In the history of presidential elections, Donald Trump is -- a dark and conspiratorial aberration. His behavior after the election was felonious and feral. He deliberately mislead trusting followers. And when he tried to get the courts to overturn the will of the voters, (often before judges HE had appointed), he won 1 case and lost 59. The only case he won was in Pennsylvania, where a judge ruled that voters who mailed in ballots with inadequate identification had only six days instead of nine to make corrections.
The nauseous dyspepsia that was building all through the 2020 election finally spewed out on January 6. In this speech that day, Donald Trump stuck his finger stuck down the nation’s throat and out vomited a legion of mutinous and deluded sociopaths. A river of bile flowed from the White House to the Capitol Building. And the whole world witnessed an orgy of death and destruction.

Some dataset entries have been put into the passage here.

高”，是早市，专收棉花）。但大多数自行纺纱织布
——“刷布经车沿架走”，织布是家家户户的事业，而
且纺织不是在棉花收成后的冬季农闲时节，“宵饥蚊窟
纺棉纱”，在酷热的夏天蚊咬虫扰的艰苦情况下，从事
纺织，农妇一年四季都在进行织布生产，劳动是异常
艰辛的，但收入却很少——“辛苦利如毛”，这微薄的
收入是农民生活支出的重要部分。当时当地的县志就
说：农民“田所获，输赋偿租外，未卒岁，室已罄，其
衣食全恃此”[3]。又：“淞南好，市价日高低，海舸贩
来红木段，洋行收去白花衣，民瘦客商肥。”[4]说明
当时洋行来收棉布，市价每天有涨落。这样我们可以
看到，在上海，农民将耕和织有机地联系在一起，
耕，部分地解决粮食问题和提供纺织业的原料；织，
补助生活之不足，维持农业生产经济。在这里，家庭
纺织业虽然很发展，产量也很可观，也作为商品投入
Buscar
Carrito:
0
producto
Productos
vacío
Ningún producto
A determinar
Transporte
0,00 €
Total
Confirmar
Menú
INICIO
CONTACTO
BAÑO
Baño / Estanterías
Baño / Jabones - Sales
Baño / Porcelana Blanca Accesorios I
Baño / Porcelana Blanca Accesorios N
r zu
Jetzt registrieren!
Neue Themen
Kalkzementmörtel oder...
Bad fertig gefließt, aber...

I got physically sick that night, at 3 a.m. I’m still not sure what hit me. Lab results showed infection, blood where it shouldn’t have been, and an odd item or two on a body scan. I visited doctors in the ER and convenient care trying to find out the source of my misery and exhaustion. I saw my family doctor and my urologist and my counselor. I lost sleep and crashed in exhaustion to the point that I took some sick leave (for the first time in 43 years). I’m doing much better now. And I am back at work, even though I still tire way too easily by the end of each day.

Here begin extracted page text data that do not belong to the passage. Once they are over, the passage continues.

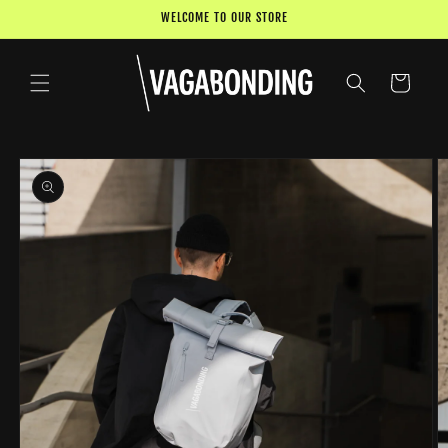
Direkt
WELCOME TO OUR STORE
zum
Inhalt
Warenkorb
duktinformationen
ingen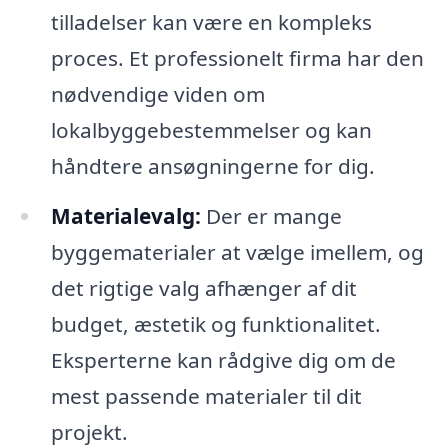
tilladelser kan være en kompleks
proces. Et professionelt firma har den
nødvendige viden om
lokalbyggebestemmelser og kan
håndtere ansøgningerne for dig.
Materialevalg:
Der er mange
byggematerialer at vælge imellem, og
det rigtige valg afhænger af dit
budget, æstetik og funktionalitet.
Eksperterne kan rådgive dig om de
mest passende materialer til dit
projekt.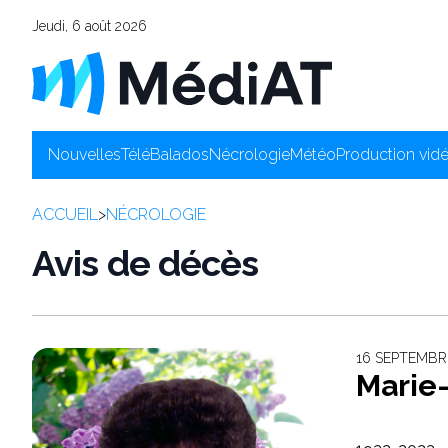
Jeudi, 6 août 2026
Nouvelles
Télé
Balados
Nécrologie
Météo
Production vid
ACCUEIL
>
NÉCROLOGIE
Avis de décès
16 SEPTEMBR
Marie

And while my doctors say they are confounded and confused, I suspect that the ailing in my body had something to do with the mayhem in my spirit.

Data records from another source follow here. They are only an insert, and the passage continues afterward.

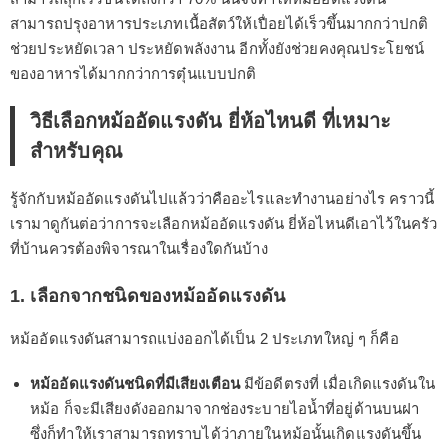
สามารถปรุงอาหารประเภทเนื้อสัตว์ให้เปื่อยได้เร็วขึ้นมากกว่าปกติ
ช่วยประหยัดเวลา ประหยัดพลังงาน อีกทั้งยังช่วยคงคุณประโยชน์
ของอาหารได้มากกว่าการตุ๋นแบบปกติ
วิธีเลือกหม้ออัดแรงดัน ยี่ห้อไหนดี ที่เหมาะ
สำหรับคุณ
รู้จักกับหม้ออัดแรงดันไปแล้วว่าคืออะไรและทำงานอย่างไร คราวนี้
เรามาดูกันต่อว่าการจะเลือกหม้ออัดแรงดัน ยี่ห้อไหนดีเอาไว้ในครัว
ที่บ้านควรต้องพิจารณาในเรื่องใดกันบ้าง
1. เลือกจากชนิดของหม้ออัดแรงดัน
หม้ออัดแรงดันสามารถแบ่งออกได้เป็น 2 ประเภทใหญ่ ๆ ก็คือ
หม้ออัดแรงดันชนิดที่มีเสียงเตือน
มีข้อดีตรงที่ เมื่อเกิดแรงดันใน
หม้อ ก็จะมีเสียงดังออกมาจากช่องระบายไอน้ำที่อยู่ด้านบนฝา
ซึ่งก็ทำให้เราสามารถทราบได้ว่าภายในหม้อนั้นเกิดแรงดันขึ้น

It hasn’t just been the election, of course. It has also been the pandemic, the struggles of my two churches this year (Mattoon and Salem), my retirement and un-retirement, buying a new house, the death of my dad in August, and several painful “old geezer” health problems.
But not least of it all was Donald Trump. I didn’t vote for him….but I’ve prayed for him: for his health, for his success, for his family…that life would be kind to him. I didn’t vote for him…but I’ve rooted for his success: leading us against covid, growing the economy, protecting us against North Korea… I didn’t vote for him…but I’ve read his speeches and listened to him and been curious and listened attentively to why some of my friends supported him. I didn’t vote for him…but I respected him as the duly elected 45th president of the United States.
It is no surprise that my spirit would become disoriented when MY president doesn’t respect elections, or history, or the courts, or the Capitol, or the White House… or America… as much as everyone else I know does. By the grace of God, I am recovering. But it will be a long time before our political parties, our government, and our democracy recover.
Our political recovery is the responsibility of all of us. Even though I crashed in this darkness, I almost made it! And so I recount the things that helped the most: nearly abstaining from network news and social media political postings, reading history, and staying rooted in the principles of my faith that kept empathy, curiosity, and humor before me.
Thank you for reading these election blogs, for reminding of our political ideals, and holding me accountable for being the best citizen I can be. In another week or two, for my own sanity, I’ll begin writing my Sunday Letter again. I need sanity that comes with the disciplined writing of observing the life with amusement and playfulness.